Han asesinado a una mujer importante del mundo del cine. ¿A quién le importa la muerte de una chica anónima? En ese caso, todos llegarán a la misma conclusión que él, ya desde el principio de la investigación: muerte por sobredosis.

No hay riesgo.

Volvamos a la productora cinematográfica; puede que no sea tan importante como piensa, de lo contrario, el comisario ya estaría llamándolo al móvil. Hechos: un hombre bien vestido de aproximadamente cuarenta años, de pelo grisáceo, que estuvo hablando con ella durante algún tiempo mientras miraban el horizonte y eran observados por el joven escondido detrás de las piedras. Después de clavarle un estilete con la precisión de un cirujano, se aleja caminando lentamente, y ahora ya andará por ahí entre cientos, miles de personas parecidas a él.

Apaga la sirena durante unos momentos y llama al inspector suplente que se quedó en la escena del crimen y al que deben de estar interrogando en vez de ser él el que interroga. Le pide que les diga a sus interrogadores, periodistas que siempre confunden con sus conclusiones precipitadas, que están «prácticamente seguros» de que se trata de un crimen pasional.

—No digas que estás seguro. Di que, dadas las circunstancias, se puede concluir eso, ya que ambos estaban juntos, ligando. No se trata de robo ni de venganza, sino de un dramático ajuste de cuentas por problemas personales.

«Asegúrate de no mentir: grabarán tus declaraciones y podrán utilizarlas más tarde en tu contra.

—¿Y por qué tengo que decir eso?

—Por las circunstancias.

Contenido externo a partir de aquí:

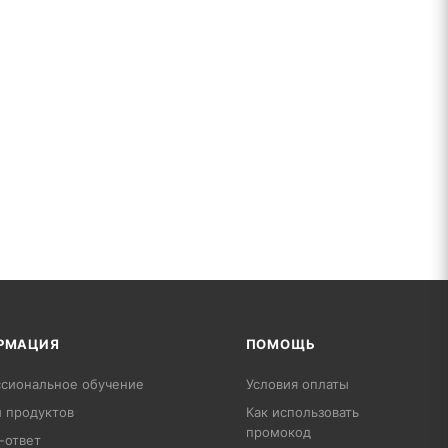
РМАЦИЯ
ПОМОЩЬ
сиональное обучение
Условия оплаты
 продуктов
Как использовать
промокод
-ответ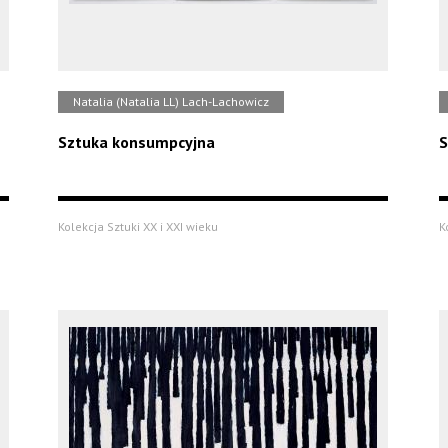
Natalia (Natalia LL) Lach-Lachowicz
Sztuka konsumpcyjna
S
Kolekcja Sztuki XX i XXI wieku
K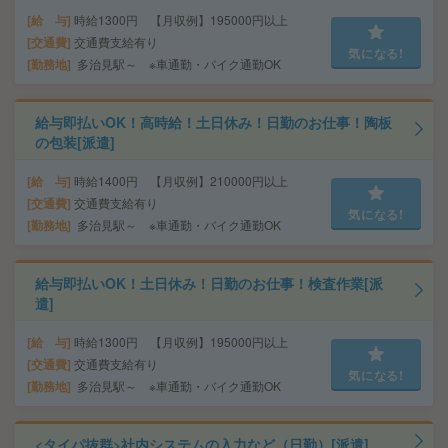
給 与
時給1300円 【月収例】195000円以上
交通費
交通費支給有り
気になる!
勤務地
多治見駅～ ※車通勤・バイク通勤OK
給与即払いOK！高時給！土日休み！日勤のお仕事！陶板
の包装[派遣]
給 与
時給1400円 【月収例】210000円以上
交通費
交通費支給有り
気になる!
勤務地
多治見駅～ ※車通勤・バイク通勤OK
給与即払いOK！土日休み！日勤のお仕事！検査作業[派
遣]
給 与
時給1300円 【月収例】195000円以上
交通費
交通費支給有り
気になる!
勤務地
多治見駅～ ※車通勤・バイク通勤OK
<タイパ抜群>社内システムの入力など（日勤）[派遣]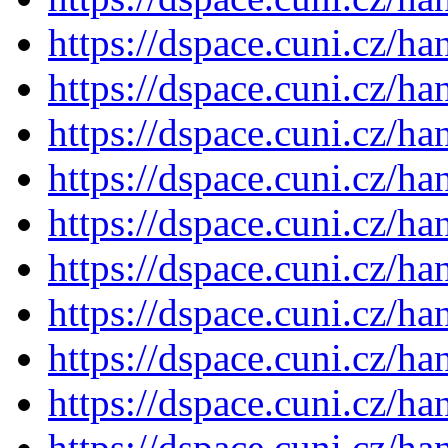
https://dspace.cuni.cz/h
https://dspace.cuni.cz/h
https://dspace.cuni.cz/h
https://dspace.cuni.cz/h
https://dspace.cuni.cz/h
https://dspace.cuni.cz/h
https://dspace.cuni.cz/h
https://dspace.cuni.cz/h
https://dspace.cuni.cz/h
https://dspace.cuni.cz/h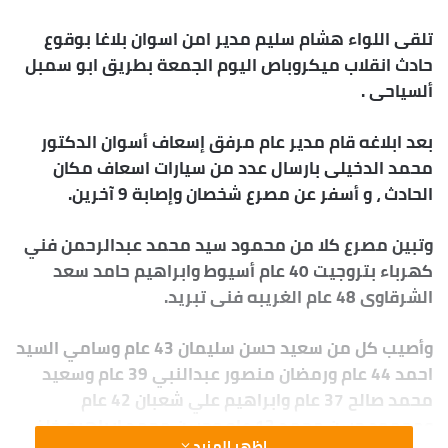
إلكترونيا
تلقى اللواء هشام سليم مدير امن اسوان بلاغا بوقوع
حادث انقلاب ميكروباص اليوم الجمعة بطريق ابو سمبل
ألسياحى .
بعد ابلاغه قام مدير عام مرفق إسعاف أسوان الدكتور
محمد الدخيلى بارسال عدد من سيارات اسعاف مكان
الحادث ، و أسفر عن مصرع شخصان وإصابة 9 آخرين.
وتبين مصرع كلا من محمود سيد محمد عبدالرحمن فني
كهرباء بتروجيت 40 عام أسيوط وابراهيم حامد سعد
الشرقاوى 48 عام الغريبه فنى تبريد.
وأصيب كل من سعيد حسن سليمان 43 عام وسامي السيد
احمد 44 عام ورمضان منصور عبدالنبي 39 عام وسعيد
محمد صالح 37 عام وابراهيم علي شعبان 42 عام
ومحمود حسن محمد 13 عام وحسن محمد ابراهيم خلف
اظهر المزيد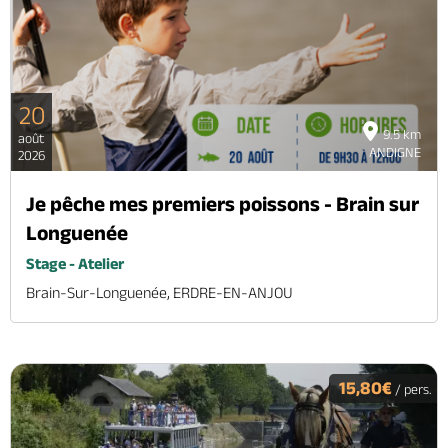
20
9.5 km
août
ANDIGNE
2026
Je pêche mes premiers poissons - Brain sur
Longuenée
Stage - Atelier
Brain-Sur-Longuenée, ERDRE-EN-ANJOU
15,80€
/ pers.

Y cuanto antes se sientan satisfechos con alguna explicación, mejor para nosotros.

—Me preguntan cuál fue el arma del crimen.

—«Todo indica» que fue un puñal, tal como dijo el testigo.

—Pero no está seguro.

—Si el testigo no sabe lo que vio, ¿qué vas a decir tú, aparte del «todo indica»? Asusta al chico; dile que sus palabras también las están grabando los periodistas y que más tarde se podrán utilizar en su contra.

Cuelga. En breve, el inspector suplente empezará a hacer preguntas inconvenientes.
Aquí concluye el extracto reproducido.